I have a few friends with whom I play golf every week over the years. We don’t often get to put it together because I live in Boston, and they live back home in Fort Wayne, Ind. Nevertheless, we try to play as much together as possible when I return home.
As with many golf buddies, we all have a wide skill range. My handicapindex hovers in the low to mid-single figures; Eli, my friend, has dropped impressively from a 15-year-old to seven in the last couple of years, and Joe, our other friend is a 20. This disparity is why we use net scoring (which factors in our handicaps) for every game so that the rounds are competitive.
What would happen if this were not the case?
The seed of an idea
My friends and I were talking about the betting odds Joe would need to win me straight up without any strokes if there were any stakes. The question that lies beneath it is simpler: What are my chances of beating Joe?
This thought experiment prompted us to think about how likely we were to beat each other if handicaps weren’t considered.

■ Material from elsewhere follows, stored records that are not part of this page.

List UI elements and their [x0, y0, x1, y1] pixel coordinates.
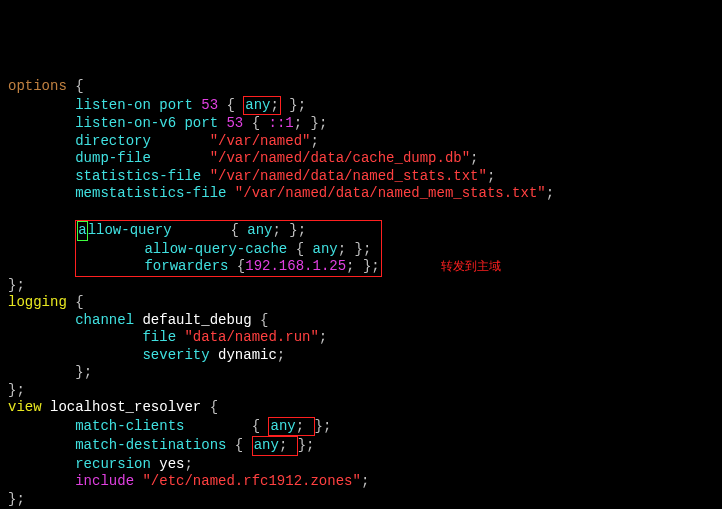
annotation-text: 转发到主域: [441, 260, 501, 274]
kw-memstatistics-file: memstatistics-file: [75, 185, 226, 201]
dump-file-value: "/var/named/data/cache_dump.db": [210, 150, 470, 166]
kw-listen-on: listen-on port: [75, 97, 193, 113]
highlight-box-allow: allow-query { any; }; allow-query-cache …: [75, 220, 382, 277]
forwarder-ip: 192.168.1.25: [245, 258, 346, 274]
highlight-box-any-5: any;: [252, 436, 298, 456]
file-value: "data/named.run": [176, 329, 319, 345]
severity-value: dynamic: [210, 347, 277, 363]
kw-allow-query-cache: allow-query-cache: [144, 241, 287, 257]
kw-match-clients: match-clients: [75, 418, 226, 434]
recursion-value: yes: [151, 456, 185, 472]
localhost-resolver: localhost_resolver: [42, 399, 202, 415]
kw-options: options: [8, 78, 67, 94]
v6-addr: ::1: [260, 115, 294, 131]
any-4: any: [270, 418, 295, 434]
kw-channel: channel: [75, 312, 134, 328]
kw-file: file: [142, 329, 176, 345]
kw-logging: logging: [8, 294, 67, 310]
kw-listen-on-v6: listen-on-v6 port: [75, 115, 218, 131]
highlight-box-any-4: any;: [268, 417, 314, 437]
port-53: 53: [193, 97, 218, 113]
kw-allow-query: llow-query: [88, 222, 222, 238]
port-53-v6: 53: [218, 115, 243, 131]
directory-value: "/var/named": [210, 133, 311, 149]
kw-recursion: recursion: [75, 456, 151, 472]
code-block: options { listen-on port 53 { any; }; li…: [8, 78, 714, 508]
highlight-box-any-1: any;: [243, 96, 281, 116]
any-2: any: [247, 222, 272, 238]
any-1: any: [245, 97, 270, 113]
kw-severity: severity: [142, 347, 209, 363]
kw-match-destinations: match-destinations: [75, 437, 226, 453]
kw-include: include: [75, 473, 134, 489]
any-3: any: [312, 241, 337, 257]
any-5: any: [254, 437, 279, 453]
include-value: "/etc/named.rfc1912.zones": [134, 473, 361, 489]
default-debug: default_debug: [134, 312, 252, 328]
cursor-box: a: [77, 221, 87, 241]
stats-file-value: "/var/named/data/named_stats.txt": [201, 168, 487, 184]
kw-view: view: [8, 399, 42, 415]
kw-forwarders: forwarders: [144, 258, 228, 274]
kw-dump-file: dump-file: [75, 150, 151, 166]
kw-statistics-file: statistics-file: [75, 168, 201, 184]
kw-directory: directory: [75, 133, 151, 149]
memstats-file-value: "/var/named/data/named_mem_stats.txt": [226, 185, 545, 201]
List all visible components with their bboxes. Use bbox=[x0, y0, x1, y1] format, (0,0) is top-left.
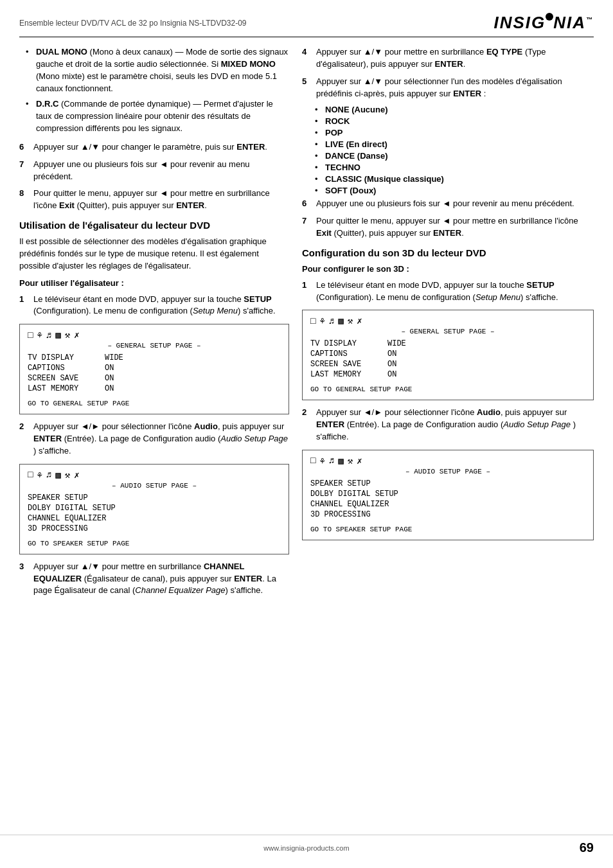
audio-icon-2: ♬ bbox=[46, 470, 51, 480]
globe-icon-4: ⚘ bbox=[319, 456, 324, 466]
step-7-right: 7 Pour quitter le menu, appuyer sur ◄ po… bbox=[302, 215, 594, 240]
setup-box-2-title: – AUDIO SETUP PAGE – bbox=[28, 482, 281, 490]
footer-url: www.insignia-products.com bbox=[45, 844, 568, 852]
x-icon: ✗ bbox=[74, 330, 79, 341]
top-bullets: DUAL MONO (Mono à deux canaux) — Mode de… bbox=[19, 46, 289, 135]
equalizer-sub-heading: Pour utiliser l'égalisateur : bbox=[19, 278, 289, 290]
setup-box-4-footer: GO TO SPEAKER SETUP PAGE bbox=[310, 526, 585, 533]
step-8-content: Pour quitter le menu, appuyer sur ◄ pour… bbox=[33, 188, 289, 212]
step-7-right-content: Pour quitter le menu, appuyer sur ◄ pour… bbox=[316, 215, 594, 240]
step-6-right-num: 6 bbox=[302, 198, 312, 210]
step-6-left: 6 Appuyer sur ▲/▼ pour changer le paramè… bbox=[19, 141, 289, 154]
content-columns: DUAL MONO (Mono à deux canaux) — Mode de… bbox=[19, 46, 594, 602]
setup4-label-channel-eq: CHANNEL EQUALIZER bbox=[310, 500, 389, 509]
step-2-3d-num: 2 bbox=[302, 407, 312, 443]
step-1-3d-content: Le téléviseur étant en mode DVD, appuyer… bbox=[316, 279, 594, 304]
tv-icon: □ bbox=[28, 330, 33, 341]
bullet-dual-mono: DUAL MONO (Mono à deux canaux) — Mode de… bbox=[26, 46, 289, 94]
setup-row-channel-eq: CHANNEL EQUALIZER bbox=[28, 514, 281, 523]
x-icon-3: ✗ bbox=[357, 315, 362, 326]
video-icon: ▩ bbox=[55, 330, 60, 341]
x-icon-2: ✗ bbox=[74, 470, 79, 481]
eq-option-live: LIVE (En direct) bbox=[315, 139, 594, 149]
setup4-row-speaker: SPEAKER SETUP bbox=[310, 479, 585, 488]
setup-row-3d: 3D PROCESSING bbox=[28, 524, 281, 533]
tv-icon-4: □ bbox=[310, 456, 315, 466]
step-3-eq-content: Appuyer sur ▲/▼ pour mettre en surbrilla… bbox=[33, 561, 289, 598]
x-icon-4: ✗ bbox=[357, 456, 362, 466]
setup4-label-speaker: SPEAKER SETUP bbox=[310, 479, 375, 488]
step-5-right: 5 Appuyer sur ▲/▼ pour sélectionner l'un… bbox=[302, 76, 594, 100]
step-1-3d: 1 Le téléviseur étant en mode DVD, appuy… bbox=[302, 279, 594, 304]
setup3-label-last-memory: LAST MEMORY bbox=[310, 370, 375, 379]
setup-box-4-icons: □ ⚘ ♬ ▩ ⚒ ✗ bbox=[310, 456, 585, 466]
step-3-eq-num: 3 bbox=[19, 561, 30, 598]
setup-row-tv-display: TV DISPLAY WIDE bbox=[28, 353, 281, 362]
step-2-eq: 2 Appuyer sur ◄/► pour sélectionner l'ic… bbox=[19, 421, 289, 457]
setup-box-1-footer: GO TO GENERAL SETUP PAGE bbox=[28, 400, 281, 407]
setup3-value-last-memory: ON bbox=[387, 370, 396, 379]
section-3d-heading: Configuration du son 3D du lecteur DVD bbox=[302, 247, 594, 258]
setup-box-4-title: – AUDIO SETUP PAGE – bbox=[310, 468, 585, 475]
page-footer: www.insignia-products.com 69 bbox=[0, 835, 613, 855]
video-icon-3: ▩ bbox=[338, 315, 343, 326]
setup3-row-screen-save: SCREEN SAVE ON bbox=[310, 360, 585, 369]
label-captions: CAPTIONS bbox=[28, 364, 92, 373]
eq-option-dance: DANCE (Danse) bbox=[315, 151, 594, 161]
step-7-num: 7 bbox=[19, 159, 30, 183]
setup-box-4: □ ⚘ ♬ ▩ ⚒ ✗ – AUDIO SETUP PAGE – SPEAKER… bbox=[302, 450, 594, 540]
setup4-row-dolby: DOLBY DIGITAL SETUP bbox=[310, 490, 585, 499]
setup3-label-screen-save: SCREEN SAVE bbox=[310, 360, 375, 369]
setup-box-1-title: – GENERAL SETUP PAGE – bbox=[28, 342, 281, 350]
speaker-icon-3: ⚒ bbox=[348, 315, 353, 326]
setup-row-captions: CAPTIONS ON bbox=[28, 364, 281, 373]
step-4-num: 4 bbox=[302, 46, 312, 71]
setup3-row-last-memory: LAST MEMORY ON bbox=[310, 370, 585, 379]
setup-box-3-footer: GO TO GENERAL SETUP PAGE bbox=[310, 385, 585, 393]
label-last-memory: LAST MEMORY bbox=[28, 384, 92, 393]
video-icon-2: ▩ bbox=[55, 470, 60, 481]
step-1-eq: 1 Le téléviseur étant en mode DVD, appuy… bbox=[19, 294, 289, 318]
step-5-num: 5 bbox=[302, 76, 312, 100]
setup-row-screen-save: SCREEN SAVE ON bbox=[28, 374, 281, 383]
label-3d: 3D PROCESSING bbox=[28, 524, 92, 533]
tv-icon-3: □ bbox=[310, 316, 315, 326]
def-mixed-mono: (Mono mixte) est le paramètre choisi, se… bbox=[36, 71, 277, 93]
setup-box-2-footer: GO TO SPEAKER SETUP PAGE bbox=[28, 540, 281, 547]
step-6-right: 6 Appuyer une ou plusieurs fois sur ◄ po… bbox=[302, 198, 594, 210]
setup-box-2-icons: □ ⚘ ♬ ▩ ⚒ ✗ bbox=[28, 470, 281, 481]
step-7-content: Appuyer une ou plusieurs fois sur ◄ pour… bbox=[33, 159, 289, 183]
step-2-eq-num: 2 bbox=[19, 421, 30, 457]
step-2-3d-content: Appuyer sur ◄/► pour sélectionner l'icôn… bbox=[316, 407, 594, 443]
step-2-3d: 2 Appuyer sur ◄/► pour sélectionner l'ic… bbox=[302, 407, 594, 443]
step-3-eq: 3 Appuyer sur ▲/▼ pour mettre en surbril… bbox=[19, 561, 289, 598]
setup-box-3-title: – GENERAL SETUP PAGE – bbox=[310, 328, 585, 335]
setup-row-last-memory: LAST MEMORY ON bbox=[28, 384, 281, 393]
setup4-row-3d: 3D PROCESSING bbox=[310, 510, 585, 519]
video-icon-4: ▩ bbox=[338, 456, 343, 466]
audio-icon-4: ♬ bbox=[329, 456, 334, 466]
step-8-left: 8 Pour quitter le menu, appuyer sur ◄ po… bbox=[19, 188, 289, 212]
3d-sub-heading: Pour configurer le son 3D : bbox=[302, 263, 594, 276]
setup3-value-tv-display: WIDE bbox=[387, 339, 406, 348]
globe-icon-3: ⚘ bbox=[319, 315, 324, 326]
step-1-eq-num: 1 bbox=[19, 294, 30, 318]
step-6-right-content: Appuyer une ou plusieurs fois sur ◄ pour… bbox=[316, 198, 594, 210]
term-drc: D.R.C bbox=[36, 99, 58, 109]
eq-options-list: NONE (Aucune) ROCK POP LIVE (En direct) … bbox=[302, 105, 594, 195]
setup-box-1: □ ⚘ ♬ ▩ ⚒ ✗ – GENERAL SETUP PAGE – TV DI… bbox=[19, 324, 289, 414]
page-header: Ensemble lecteur DVD/TV ACL de 32 po Ins… bbox=[19, 13, 594, 37]
label-channel-eq: CHANNEL EQUALIZER bbox=[28, 514, 106, 523]
step-1-eq-content: Le téléviseur étant en mode DVD, appuyer… bbox=[33, 294, 289, 318]
step-5-content: Appuyer sur ▲/▼ pour sélectionner l'un d… bbox=[316, 76, 594, 100]
value-screen-save: ON bbox=[105, 374, 114, 383]
setup-box-3-icons: □ ⚘ ♬ ▩ ⚒ ✗ bbox=[310, 315, 585, 326]
step-7-left: 7 Appuyer une ou plusieurs fois sur ◄ po… bbox=[19, 159, 289, 183]
label-screen-save: SCREEN SAVE bbox=[28, 374, 92, 383]
def-drc: (Commande de portée dynamique) — Permet … bbox=[36, 99, 273, 133]
eq-option-techno: TECHNO bbox=[315, 163, 594, 172]
value-captions: ON bbox=[105, 364, 114, 373]
right-column: 4 Appuyer sur ▲/▼ pour mettre en surbril… bbox=[302, 46, 594, 602]
globe-icon: ⚘ bbox=[37, 330, 42, 341]
globe-icon-2: ⚘ bbox=[37, 470, 42, 481]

This is how we could figure it out.
A sample of the outcomes of 18-hole rounds that we have played together may give some insight. Eli has beaten me once and we tied another time. Joe has never beaten either one of us. We can conclude that Joe has a 0% chance to beat either of us. Eli’s chances to beat me are 1 divided by the number of rounds we have played together. These numbers give us an idea of win probabilities for each matchup. However, even though we have played quite a few rounds together, it is not enough to truly understand how likely we are to beat one another.
Due to my background in data analysis and research, as well as my obsessive personality I had to solve this puzzle.
Compiling the data
Information on the scoring history of each golfer is necessary to assess the likelihood that one golfer will shoot a lower score than another on a given day. Knowing the scores that each golfer has shot in the past would allow me to simulate competitive rounds and calculate a win probability. If I knew the score history of my friends, and ran simulations, I could calculate win probabilities for each matchup. I needed to find out how to access the data.

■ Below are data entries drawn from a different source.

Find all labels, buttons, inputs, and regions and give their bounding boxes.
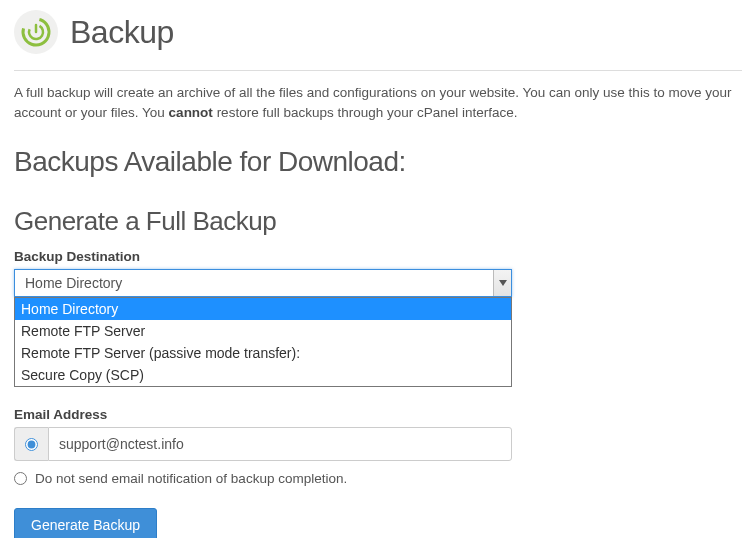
- optout-email-radio[interactable]: [14, 472, 27, 485]
- page-title: Backup: [70, 14, 174, 51]
- intro-text: A full backup will create an archive of …: [14, 83, 742, 124]
- optout-email-label: Do not send email notification of backup…: [35, 471, 347, 486]
- header-divider: [14, 70, 742, 71]
- page-header: Backup: [0, 0, 756, 66]
- intro-suffix: restore full backups through your cPanel…: [213, 105, 518, 120]
- send-email-radio[interactable]: [25, 438, 38, 451]
- select-dropdown-button[interactable]: [493, 270, 511, 296]
- destination-option[interactable]: Remote FTP Server (passive mode transfer…: [15, 342, 511, 364]
- generate-full-backup-heading: Generate a Full Backup: [14, 206, 742, 237]
- backup-destination-label: Backup Destination: [14, 249, 742, 264]
- backups-available-heading: Backups Available for Download:: [14, 146, 742, 178]
- destination-option[interactable]: Remote FTP Server: [15, 320, 511, 342]
- destination-option[interactable]: Secure Copy (SCP): [15, 364, 511, 386]
- email-address-label: Email Address: [14, 407, 742, 422]
- intro-emphasis: cannot: [169, 105, 213, 120]
- chevron-down-icon: [499, 280, 507, 286]
- generate-backup-button[interactable]: Generate Backup: [14, 508, 157, 538]
- email-input[interactable]: [48, 427, 512, 461]
- backup-destination-selected-value: Home Directory: [15, 270, 493, 296]
- backup-destination-dropdown: Home Directory Remote FTP Server Remote …: [14, 297, 512, 388]
- email-radio-prefix[interactable]: [14, 427, 48, 461]
- backup-destination-select[interactable]: Home Directory: [14, 269, 512, 297]
- destination-option[interactable]: Home Directory: [15, 298, 511, 320]
- backup-icon: [14, 10, 58, 54]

Each of us have an USGA HTMLIN handicap. This means that we are required to upload scores into a database. Anyone with a GHIN profile can search for other golfers by name and state, and view their scoring data. We are getting there! All I had to do was search my friends’ profiles and then grab the scores. I would have a nice data set that contained everything I needed to run matchup simulations.
It hit me that I couldn’t get scoring data for my friends so why not try to get data on a larger number of golfers? Instead of asking “what is the probability that Joe could beat me in match?” the question became more general: What’s the probability a 20-handicap could defeat a 5-handicap?
So, my goal was to collect data on friends and me to gather enough scoring data to run simulations of any matchup involving two handicap levels. To accomplish this, I created a program that used the GHIN system to pull data from random golfers. I was able eventually to collect a sample of approximately 2 million rounds from close to 100,000 golfers. The handicaps ranged from +7 to 50.
I was able run simulations using this large collection of scoring data to calculate win probabilities for every handicap matchup.
What does the data tell us about my matchups with my friends?
These are the findings
First up: Me (5 handicap) vs. Eli (7 handicap). Based on 10,000 simulations I would win 67%, Eli would win 32%, and we would tie 11% of matches. These predictions are not consistent with our match history, but Eli’s performance has improved tremendously over the past year and our recent scoring patterns show that this prediction is quite accurate.
Next up: Joe (20 handicap) vs. me (5 handicap). Joe has never beat me in our history of playing together. But, what is Joe’s chance based on scoring data from similar skilled players? Simulations show that this trend continues: A 5 handicap wins almost 100% of matches against 20 handicap.
Joe vs. Eli The model predicts that Joe will win just 1% of matches, despite Joe never beating Eli. You’re telling that there’s a chance.
Here it is: Using scores data from thousands upon thousands of golfers across America, I was able make reasonable estimates about the odds of me and my friends beating each other in gross play. You and your friends can now do the exact same thing — either for gross or net contests.
You can try my simulator!
I used the data that I had collected to create a tool that allows users to simulate two golfers with different handicap levels. The tool can determine win probabilities for each player for net or gross matches. The results show win probabilities for different scenarios. They also include a sample of 100 simulation rounds and accompanying win margins. This gives you an idea of the possible outcomes.
Do you want to calculate your matchup math on your own? Check out the app here.